# DW788 Type 1 CL deal...good price?



## ol104 (Dec 17, 2012)

Hey guys, been wanting to get a decent scroll saw for a while now. Was looking at getting a 788 new or a used Hegner or RBI. Excaliber is out of price range. I came across a CL deal for. Type 1 788 today for $95. I have heard that the type 1 is actually the preferred model due to it being made in Canada even though it is probably 7-8 years old? Any specific items I should check on the saw before buying. Plan to do a nickel test while running but any other areas of concern?


----------



## Howie (May 25, 2010)

That is a steal but don't count on the nickle test working on a scroll saw very good. The stand alone is $100.


----------



## DIYaholic (Jan 28, 2011)

I also got a DW788 (with stand) off of CL for $100.00….
I felt that I had stolen the saw!!!

As long as it runs and doesn't explode, I would buy it. I would look to see that the castings and such are not broken. For the most part, were there problems, replacement parts wouldn't be prohibitive & you would still have a great saw for a very good price.

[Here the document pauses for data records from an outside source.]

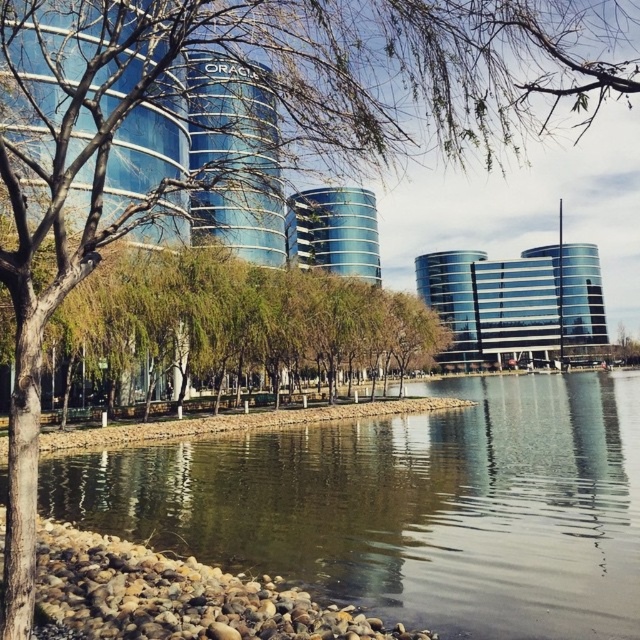 You are standing at the shoreline looking towards the buildings. There are two points marked on the image, one at coordinates point [404,564] and another at point [464,404]. Which point is closer to you?

Point [404,564] is in front of point [464,404], so it is closer to you.

You are standing at the shoreline looking towards the modern architectural complex. According to the image, where is the green reflective water located relative to the point marked at coordinates [408,506]?

The point marked at coordinates [408,506] is exactly where the green reflective water at center is located.

You are standing at the edge of the scene and want to reach the green reflective water at center. Which direction should you move relative to the smooth stone water at lower center?

You should move to the right of the smooth stone water at lower center to reach the green reflective water at center. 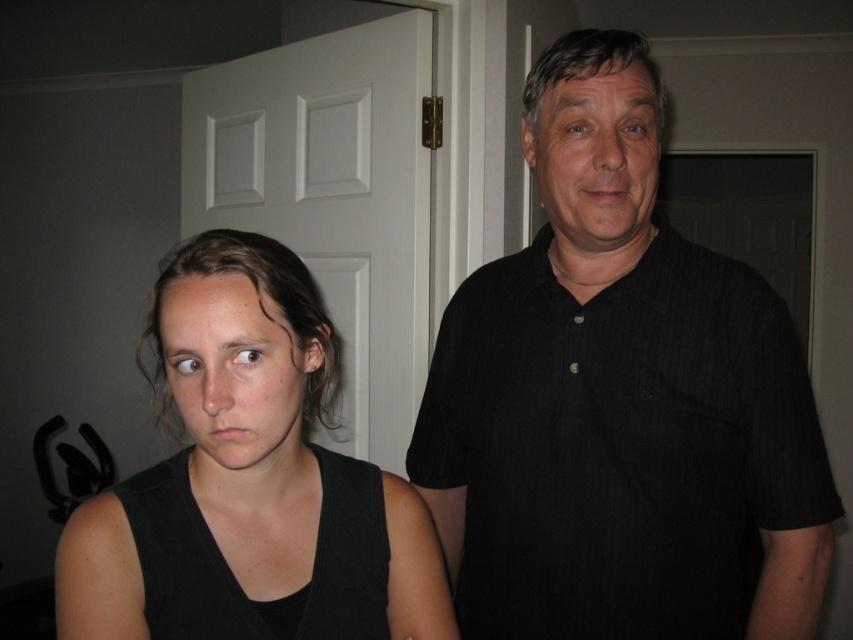 Question: Which point is closer to the camera?

Choices:
 (A) matte black face at left
 (B) smooth black shirt at center
 (C) matte black tank top at left

Answer: (A)

Question: From the image, what is the correct spatial relationship of black striped shirt at center in relation to smooth black shirt at center?

Choices:
 (A) left
 (B) right

Answer: (B)

Question: Can you confirm if matte black tank top at left is thinner than matte black face at left?

Choices:
 (A) yes
 (B) no

Answer: (B)

Question: Which of the following is the farthest from the observer?

Choices:
 (A) smooth black shirt at center
 (B) black striped shirt at center
 (C) matte black face at left

Answer: (B)

Question: Considering the relative positions of matte black face at left and smooth black shirt at center in the image provided, where is matte black face at left located with respect to smooth black shirt at center?

Choices:
 (A) below
 (B) above

Answer: (A)

Question: Which is nearer to the black striped shirt at center?

Choices:
 (A) matte black tank top at left
 (B) smooth black shirt at center

Answer: (B) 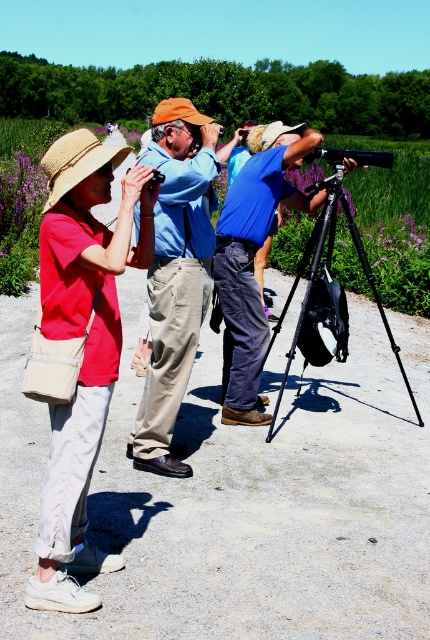 Question: Is matte blue shirt at center wider than black tripod at center?

Choices:
 (A) yes
 (B) no

Answer: (A)

Question: Which point is farther from the camera taking this photo?

Choices:
 (A) (242, 244)
 (B) (212, 131)
 (C) (144, 230)
 (D) (301, 332)

Answer: (D)

Question: Is blue fabric shirt at center wider than black tripod at center?

Choices:
 (A) no
 (B) yes

Answer: (A)

Question: Does matte straw hat at left appear over blue fabric shirt at center?

Choices:
 (A) yes
 (B) no

Answer: (B)

Question: Based on their relative distances, which object is nearer to the matte blue shirt at center?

If you haven't driven like a bat outta he!! to go get that saw….
STOP READING THIS POST!!! ;^)


----------



## ol104 (Dec 17, 2012)

Got the saw. In pristine condition! Gentleman was downsizing his home and wanted to sell off his deceased wife's hobby tools. It was used for small craft work. She has been gone for 8 years so it is a good bet the saw was used very little. Turned the saw on and the blade was jumping all over the place. Little concerned until I realized the blade had snapped/separated. Once blade removed, saw ran perfectly. No stand but I was probably going to build my own stand anyways. Also purchased a set of turning calipers that need an evaporust bath.


----------



## DIYaholic (Jan 28, 2011)

Congrats!
Ya know what they say….
No pictures, it didn't happen!!

Enjoy your new toy, err tool!!!


----------